7:54 AM EST, November 11, 2024
In recent weeks, approximately 400 videos featuring Baltasar Ebang Engonga, a high-ranking government official, have leaked onto social media in Equatorial Guinea. These recordings show Engonga in intimate situations with various women, often wives or partners of other prominent officials.
Engonga, the nephew of the current president, Teodoro Obiang Nguema Mbasogo, was one of the potential successors to the world's longest-serving president.

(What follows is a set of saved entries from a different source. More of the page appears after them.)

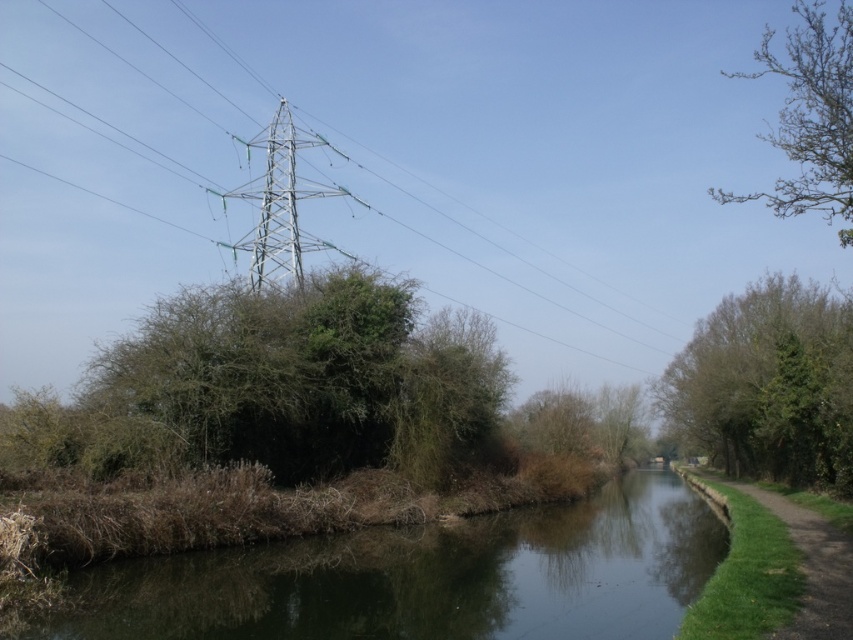 Question: Estimate the real-world distances between objects in this image. Which object is closer to the metallic silver power line at upper center?

Choices:
 (A) green grassy river at center
 (B) bare branches at upper right
 (C) metallic silver tower at center

Answer: (C)

Question: Which object is farther from the camera taking this photo?

Choices:
 (A) green grassy path at lower right
 (B) green leafy tree at right
 (C) metallic silver power line at upper center
 (D) brown matte tree at center

Answer: (D)

Question: Is green grassy path at lower right below metallic silver tower at center?

Choices:
 (A) no
 (B) yes

Answer: (B)

Question: Is green leafy tree at right further to camera compared to bare branches at upper right?

Choices:
 (A) no
 (B) yes

Answer: (B)

Question: Can you confirm if green grassy river at center is thinner than metallic silver tower at center?

Choices:
 (A) yes
 (B) no

Answer: (A)

Question: Which of the following is the farthest from the observer?

Choices:
 (A) (277, 257)
 (B) (770, 198)

Answer: (B) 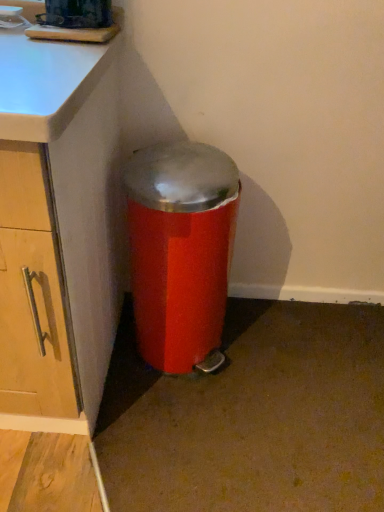 Identify the location of metallic red trash can at lower right. Image resolution: width=384 pixels, height=512 pixels. (180, 250).

Measure the distance between metallic red trash can at lower right and camera.

36.88 inches.

The image size is (384, 512). What do you see at coordinates (180, 250) in the screenshot?
I see `metallic red trash can at lower right` at bounding box center [180, 250].

Identify the location of metallic red trash can at lower right. (180, 250). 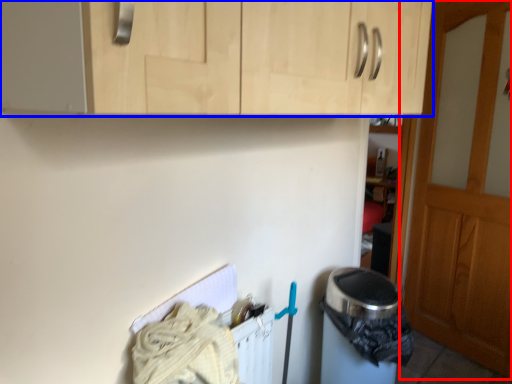 Question: Among these objects, which one is nearest to the camera, door (highlighted by a red box) or cabinetry (highlighted by a blue box)?

Choices:
 (A) door
 (B) cabinetry

Answer: (B) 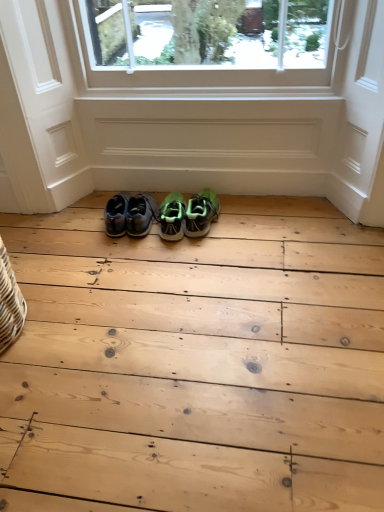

Obiang assumed the presidency of Equatorial Guinea following a coup in 1979. His administration has been sharply criticized for allegations of human rights abuses, including the use of torture against prisoners. The BBC notes that despite regular elections, there is no genuine opposition in the country as activists are imprisoned or remain in exile, and those intending to assume the security services closely monitor high-ranking positions.
Phones and computers confiscated, then the recordings leaked online
According to the BBC, the recordings leaked after security forces searched Engonga's home and detained him in connection with another case where he was charged with corruption. Engonga was arrested on October 25 for embezzling a substantial sum of money from the state treasury and depositing it in secret accounts in the Cayman Islands. His phones and computers were confiscated. A few days later, intimate videos featuring him started appearing online.
"As the computer equipment was in the hands of the security forces, suspicion has fallen on someone there, who, perhaps, sought to trash Mr Engonga’s reputation ahead of a trial (concerning the corruption charges)," reports the BBC.
Internal power struggles
Activists suggest that the scandal is part of a broader power struggle. Nsang Christia Esimi Cruz, an Equatorial Guinean activist living in London, told the BBC: "What we are seeing is the end of an era, the end of the current president, and there is a succession [question] and this is the internal fighting we are seeing."
According to the BBC, the first vice president of Equatorial Guinea, Teodoro Obiang Nguema Mangue, the current president's son, is among those suspected of being behind the recordings leak.
"The vice-president, along with his mother, are suspected to be pushing aside anyone who threatens his path to the presidency, including Gabriel Obiang Lima (another son of President Obiang from a different wife), who was oil minister for 10 years and then moved to a secondary government role," reads the BBC report.